-- Task to carry out --
Nothing but the pictures should be left out when you copy the records exactly.

-- Task input --

BEGIN

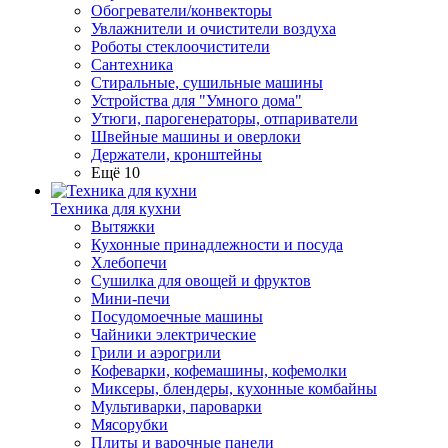
Обогреватели/конвекторы
Увлажнители и очистители воздуха
Роботы стеклоочистители
Сантехника
Стиральные, сушильные машины
Устройства для "Умного дома"
Утюги, парогенераторы, отпариватели
Швейные машины и оверлоки
Держатели, кронштейны
Ещё 10
Техника для кухни
Вытяжки
Кухонные принадлежности и посуда
Хлебопечи
Сушилка для овощей и фруктов
Мини-печи
Посудомоечные машины
Чайники электрические
Грили и аэрогрили
Кофеварки, кофемашины, кофемолки
Миксеры, блендеры, кухонные комбайны
Мультиварки, пароварки
Мясорубки
Плиты и варочные панели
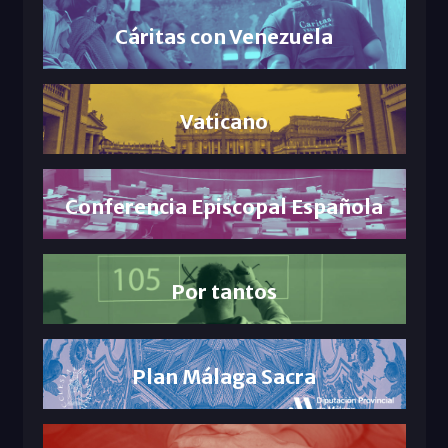
Cáritas con Venezuela
Vaticano
Conferencia Episcopal Española
Por tantos
Plan Málaga Sacra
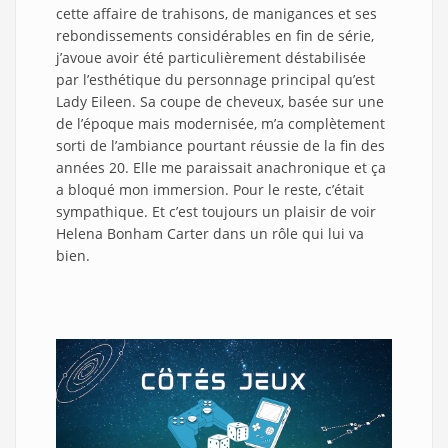
cette affaire de trahisons, de manigances et ses
rebondissements considérables en fin de série,
j’avoue avoir été particulièrement déstabilisée
par l’esthétique du personnage principal qu’est
Lady Eileen. Sa coupe de cheveux, basée sur une
de l’époque mais modernisée, m’a complètement
sorti de l’ambiance pourtant réussie de la fin des
années 20. Elle me paraissait anachronique et ça
a bloqué mon immersion. Pour le reste, c’était
sympathique. Et c’est toujours un plaisir de voir
Helena Bonham Carter dans un rôle qui lui va
bien.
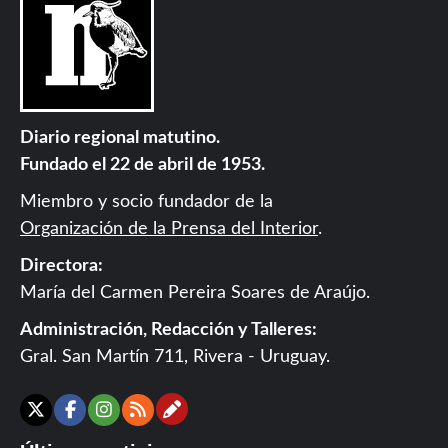
Diario regional matutino.
Fundado el 22 de abril de 1953.
Miembro y socio fundador de la
Organización de la Prensa del Interior
.
Directora:
María del Carmen Pereira Soares de Araújo.
Administración, Redacción y Talleres:
Gral. San Martín 711, Rivera - Uruguay.
Contáctanos
X
Facebook
Instagram
RSS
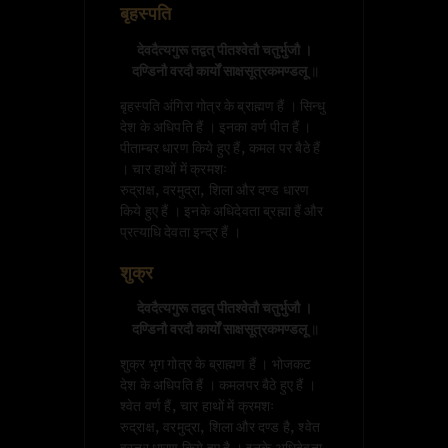
बृहस्पति
देवदैत्यगुरू तद्वत् पीतश्वेतौ चतुर्भुजौ ।

 दण्डिनौ वरदौ कार्यों साक्षसूत्रकमण्डलू 
॥
बृहस्पति अंगिरा गोत्र के ब्राह्मण हैं । सिन्धु
देश के अधिपति हैं । इनका वर्ण पीत हैं ।
पीताम्बर धारण किये हुए हैं, कमल पर बैठे हैं
। चार हाथों में क्रमशः
रुद्राक्ष, वरमुद्रा, शिला और दण्ड धारण
किये हुए हैं । इनके अधिदेवता ब्रह्मा हैं और
प्रत्याधि देवता इन्द्र हैं ।
शुक्र
देवदैत्यगुरू तद्वत् पीतश्वेतौ चतुर्भुजौ ।

 दण्डिनौ वरदौ कार्यों साक्षसूत्रकमण्डलू 
॥
शुक्र भृग गोत्र के ब्राह्मण हैं । भोजकट
देश के अधिपति हैं । कमलपर बैठे हुए हैं ।
श्वेत वर्ण हैं, चार हाथों में क्रमशः
रुद्राक्ष, वरमुद्रा, शिला और दण्ड है, श्वेत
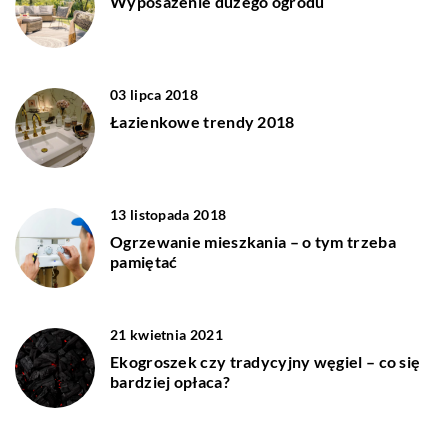
Wyposażenie dużego ogrodu
03 lipca 2018
Łazienkowe trendy 2018
13 listopada 2018
Ogrzewanie mieszkania – o tym trzeba
pamiętać
21 kwietnia 2021
Ekogroszek czy tradycyjny węgiel – co się
bardziej opłaca?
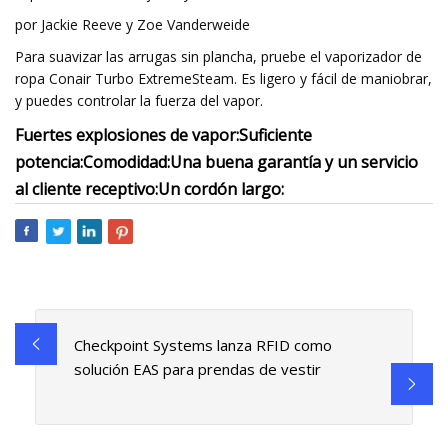
por Jackie Reeve y Zoe Vanderweide
Para suavizar las arrugas sin plancha, pruebe el vaporizador de
ropa Conair Turbo ExtremeSteam. Es ligero y fácil de maniobrar,
y puedes controlar la fuerza del vapor.
Fuertes explosiones de vapor:
Suficiente
potencia:
Comodidad:
Una buena garantía y un servicio
al cliente receptivo:
Un cordón largo:
Checkpoint Systems lanza RFID como
solución EAS para prendas de vestir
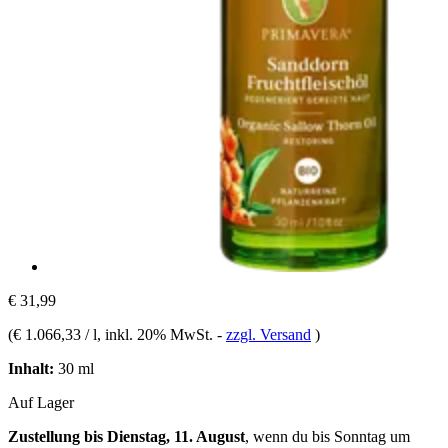
€ 31,99
(
€ 1.066,33 / l
, inkl. 20% MwSt.
-
zzgl. Versand
)
Inhalt:
30 ml
Auf Lager
Zustellung bis Dienstag, 11. August
, wenn du bis
Sonntag um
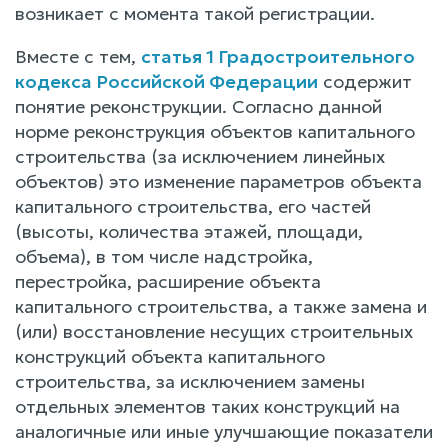
возникает с момента такой регистрации.
Вместе с тем,
статья 1 Градостроительного
кодекса Российской Федерации
содержит
понятие реконструкции. Согласно данной
норме реконструкция объектов капитального
строительства (за исключением линейных
объектов) это изменение параметров объекта
капитального строительства, его частей
(высоты, количества этажей, площади,
объема), в том числе надстройка,
перестройка, расширение объекта
капитального строительства, а также замена и
(или) восстановление несущих строительных
конструкций объекта капитального
строительства, за исключением замены
отдельных элементов таких конструкций на
аналогичные или иные улучшающие показатели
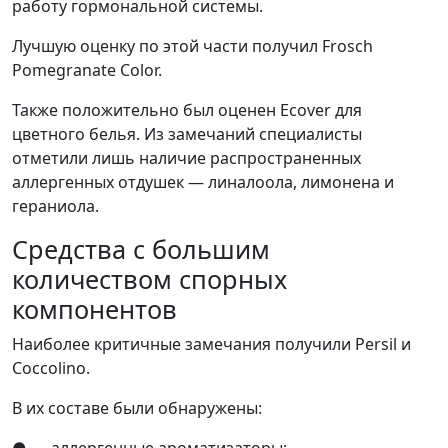
работу гормональной системы.
Лучшую оценку по этой части получил Frosch
Pomegranate Color.
Также положительно был оценен Ecover для
цветного белья. Из замечаний специалисты
отметили лишь наличие распространенных
аллергенных отдушек — линалоола, лимонена и
гераниола.
Средства с большим
количеством спорных
компонентов
Наиболее критичные замечания получили Persil и
Coccolino.
В их составе были обнаружены:
● аллергенные ароматизаторы;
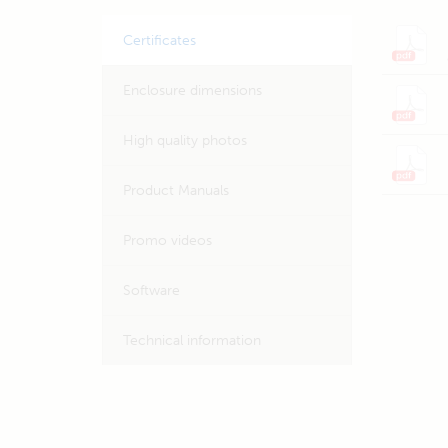
Certificates
Enclosure dimensions
High quality photos
Product Manuals
Promo videos
Software
Technical information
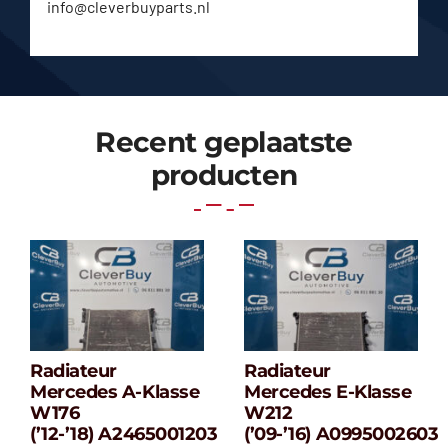
info@cleverbuyparts.nl
Recent geplaatste
producten
Radiateur
Radiateur
Radiateur
Radiateur
Mercedes A-Klasse
Mercedes E-Klasse
Mercedes A-
Mercedes E-
W176
W212
klasse W176
klasse W212
(’12-’18) A2465001203
(’09-’16) A0995002603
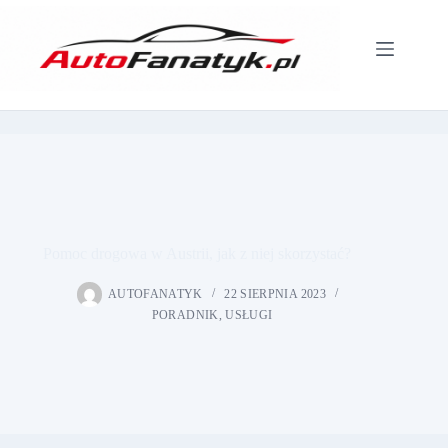
Przejdź
do
treści
Pomoc drogowa w Austrii, jak z niej skorzystać?
AUTOFANATYK
22 SIERPNIA 2023
PORADNIK
,
USŁUGI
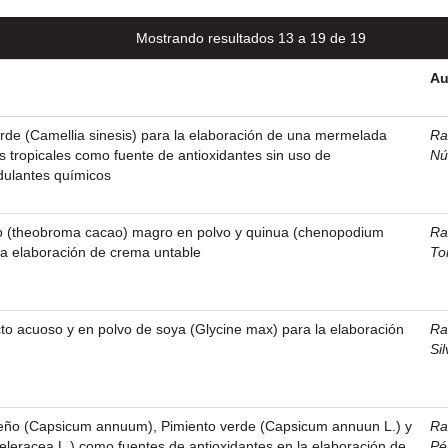
Mostrando resultados 13 a 19 de 19
Au
verde (Camellia sinesis) para la elaboración de una mermelada
Ra
as tropicales como fuente de antioxidantes sin uso de
Nú
dulantes químicos
ao (theobroma cacao) magro en polvo y quinua (chenopodium
Ra
la elaboración de crema untable
To
acto acuoso y en polvo de soya (Glycine max) para la elaboración
Ra
Si
apeño (Capsicum annuum), Pimiento verde (Capsicum annuun L.) y
Ra
eleracea L.) como fuentes de antioxidantes en la elaboración de
Pé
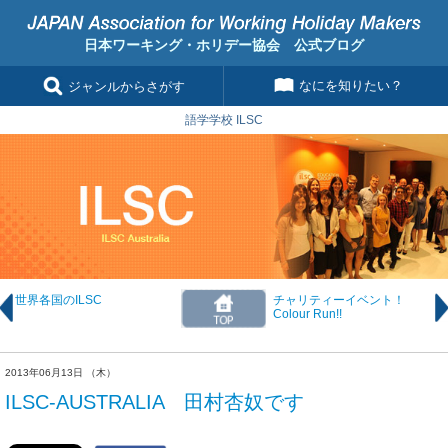
日本ワーキング・ホリデー協会 公式ブログ
なにを知りたい？
ジャンルからさがす
語学学校 ILSC
世界各国のILSC
チャリティーイベント！
Colour Run!!
2013年06月13日 （木）
ILSC-AUSTRALIA 田村杏奴です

END

-- Answer to the exercise --
Обогреватели/конвекторы
Увлажнители и очистители воздуха
Роботы стеклоочистители
Сантехника
Стиральные, сушильные машины
Устройства для "Умного дома"
Утюги, парогенераторы, отпариватели
Швейные машины и оверлоки
Держатели, кронштейны
Ещё 10
Техника для кухни
Вытяжки
Кухонные принадлежности и посуда
Хлебопечи
Сушилка для овощей и фруктов
Мини-печи
Посудомоечные машины
Чайники электрические
Грили и аэрогрили
Кофеварки, кофемашины, кофемолки
Миксеры, блендеры, кухонные комбайны
Мультиварки, пароварки
Мясорубки
Плиты и варочные панели
Cáritas con Venezuela
Vaticano
Conferencia Episcopal Española
Por tantos
Plan Málaga Sacra
cette affaire de trahisons, de manigances et ses
rebondissements considérables en fin de série,
j’avoue avoir été particulièrement déstabilisée
par l’esthétique du personnage principal qu’est
Lady Eileen. Sa coupe de cheveux, basée sur une
de l’époque mais modernisée, m’a complètement
sorti de l’ambiance pourtant réussie de la fin des
années 20. Elle me paraissait anachronique et ça
a bloqué mon immersion. Pour le reste, c’était
sympathique. Et c’est toujours un plaisir de voir
Helena Bonham Carter dans un rôle qui lui va
bien.
Diario regional matutino.
Fundado el 22 de abril de 1953.
Miembro y socio fundador de la
Organización de la Prensa del Interior
.
Directora:
María del Carmen Pereira Soares de Araújo.
Administración, Redacción y Talleres:
Gral. San Martín 711, Rivera - Uruguay.
Contáctanos
X
Facebook
Instagram
RSS
बृहस्पति
देवदैत्यगुरू तद्वत् पीतश्वेतौ चतुर्भुजौ ।

 दण्डिनौ वरदौ कार्यों साक्षसूत्रकमण्डलू 
॥
बृहस्पति अंगिरा गोत्र के ब्राह्मण हैं । सिन्धु
देश के अधिपति हैं । इनका वर्ण पीत हैं ।
पीताम्बर धारण किये हुए हैं, कमल पर बैठे हैं
। चार हाथों में क्रमशः
रुद्राक्ष, वरमुद्रा, शिला और दण्ड धारण
किये हुए हैं । इनके अधिदेवता ब्रह्मा हैं और
प्रत्याधि देवता इन्द्र हैं ।
शुक्र
देवदैत्यगुरू तद्वत् पीतश्वेतौ चतुर्भुजौ ।

 दण्डिनौ वरदौ कार्यों साक्षसूत्रकमण्डलू 
॥
शुक्र भृग गोत्र के ब्राह्मण हैं । भोजकट
देश के अधिपति हैं । कमलपर बैठे हुए हैं ।
श्वेत वर्ण हैं, चार हाथों में क्रमशः
रुद्राक्ष, वरमुद्रा, शिला और दण्ड है, श्वेत
Wyposażenie dużego ogrodu
03 lipca 2018
Łazienkowe trendy 2018
13 listopada 2018
Ogrzewanie mieszkania – o tym trzeba
pamiętać
21 kwietnia 2021
Ekogroszek czy tradycyjny węgiel – co się
bardziej opłaca?
por Jackie Reeve y Zoe Vanderweide
Para suavizar las arrugas sin plancha, pruebe el vaporizador de
ropa Conair Turbo ExtremeSteam. Es ligero y fácil de maniobrar,
y puedes controlar la fuerza del vapor.
Fuertes explosiones de vapor:
Suficiente
potencia:
Comodidad:
Una buena garantía y un servicio
al cliente receptivo:
Un cordón largo:
Checkpoint Systems lanza RFID como
solución EAS para prendas de vestir
€ 31,99
(
€ 1.066,33 / l
, inkl. 20% MwSt.
-
zzgl. Versand
)
Inhalt:
30 ml
Auf Lager
Zustellung bis Dienstag, 11. August
, wenn du bis
Sonntag um
возникает с момента такой регистрации.
Вместе с тем,
статья 1 Градостроительного
кодекса Российской Федерации
содержит
понятие реконструкции. Согласно данной
норме реконструкция объектов капитального
строительства (за исключением линейных
объектов) это изменение параметров объекта
капитального строительства, его частей
(высоты, количества этажей, площади,
объема), в том числе надстройка,
перестройка, расширение объекта
капитального строительства, а также замена и
(или) восстановление несущих строительных
конструкций объекта капитального
строительства, за исключением замены
отдельных элементов таких конструкций на
аналогичные или иные улучшающие показатели
работу гормональной системы.
Лучшую оценку по этой части получил Frosch
Pomegranate Color.
Также положительно был оценен Ecover для
цветного белья. Из замечаний специалисты
отметили лишь наличие распространенных
аллергенных отдушек — линалоола, лимонена и
гераниола.
Средства с большим
количеством спорных
компонентов
Наиболее критичные замечания получили Persil и
Coccolino.
В их составе были обнаружены:
● аллергенные ароматизаторы;
Certificates
Enclosure dimensions
High quality photos
Product Manuals
Promo videos
Software
Technical information
info@cleverbuyparts.nl
Recent geplaatste
producten
Radiateur
Radiateur
Radiateur
Radiateur
Mercedes A-Klasse
Mercedes E-Klasse
Mercedes A-
Mercedes E-
W176
W212
klasse W176
klasse W212
(’12-’18) A2465001203
(’09-’16) A0995002603
Przejdź
do
treści
Pomoc drogowa w Austrii, jak z niej skorzystać?
AUTOFANATYK
22 SIERPNIA 2023
PORADNIK
,
USŁUGI
Mostrando resultados 13 a 19 de 19
Au
verde (Camellia sinesis) para la elaboración de una mermelada
Ra
as tropicales como fuente de antioxidantes sin uso de
Nú
dulantes químicos
ao (theobroma cacao) magro en polvo y quinua (chenopodium
Ra
la elaboración de crema untable
To
acto acuoso y en polvo de soya (Glycine max) para la elaboración
Ra
Si
apeño (Capsicum annuum), Pimiento verde (Capsicum annuun L.) y
Ra
eleracea L.) como fuentes de antioxidantes en la elaboración de
Pé
日本ワーキング・ホリデー協会 公式ブログ
なにを知りたい？
ジャンルからさがす
語学学校 ILSC
世界各国のILSC
チャリティーイベント！
Colour Run!!
2013年06月13日 （木）
ILSC-AUSTRALIA 田村杏奴です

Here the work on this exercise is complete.